_Saved entries_:

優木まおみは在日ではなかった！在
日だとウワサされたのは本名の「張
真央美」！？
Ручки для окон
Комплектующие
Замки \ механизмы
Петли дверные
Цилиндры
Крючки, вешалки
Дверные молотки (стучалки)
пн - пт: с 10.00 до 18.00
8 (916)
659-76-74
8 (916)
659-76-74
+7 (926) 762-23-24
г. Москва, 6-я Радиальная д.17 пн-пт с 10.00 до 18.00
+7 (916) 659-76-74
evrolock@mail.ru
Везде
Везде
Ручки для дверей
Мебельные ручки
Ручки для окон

* * *

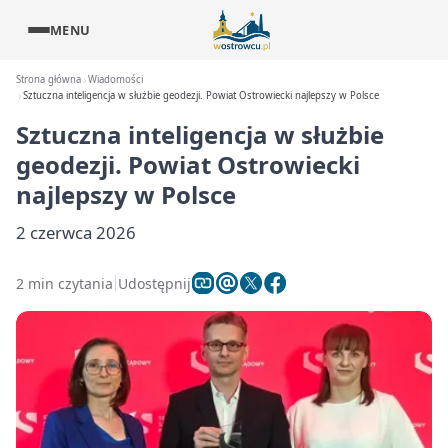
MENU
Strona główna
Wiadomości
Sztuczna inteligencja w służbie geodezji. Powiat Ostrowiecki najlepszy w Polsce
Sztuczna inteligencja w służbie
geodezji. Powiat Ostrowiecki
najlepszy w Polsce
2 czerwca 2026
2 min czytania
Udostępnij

_ASSIGNMENT_: Every line in the data that holds "Powiat" should be copied out.

_WRITTEN SOLUTION_:
Sztuczna inteligencja w służbie geodezji. Powiat Ostrowiecki najlepszy w Polsce
geodezji. Powiat Ostrowiecki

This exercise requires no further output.